(Stored items from a collection)
◇ ◇ ◇ ◇ ◇ ◇ ◇

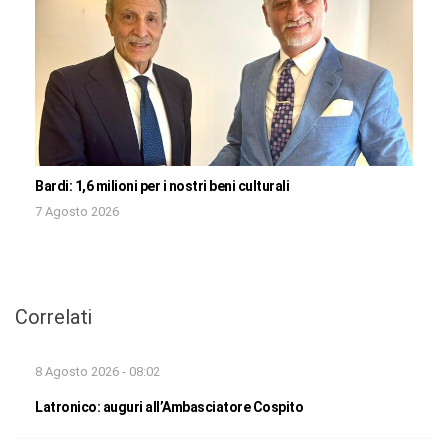
Bardi: 1,6 milioni per i nostri beni culturali
7 Agosto 2026
Correlati
8 Agosto 2026 - 08:02
Latronico: auguri all’Ambasciatore Cospito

◇ ◇ ◇ ◇ ◇ ◇ ◇

▶ YOUR TASK
Transcribe the records above exactly, but only from the line that contains "7 Agosto 2026" through their final line, inclusive.

▶ WRITTEN ANSWER
7 Agosto 2026
Correlati
8 Agosto 2026 - 08:02
Latronico: auguri all’Ambasciatore Cospito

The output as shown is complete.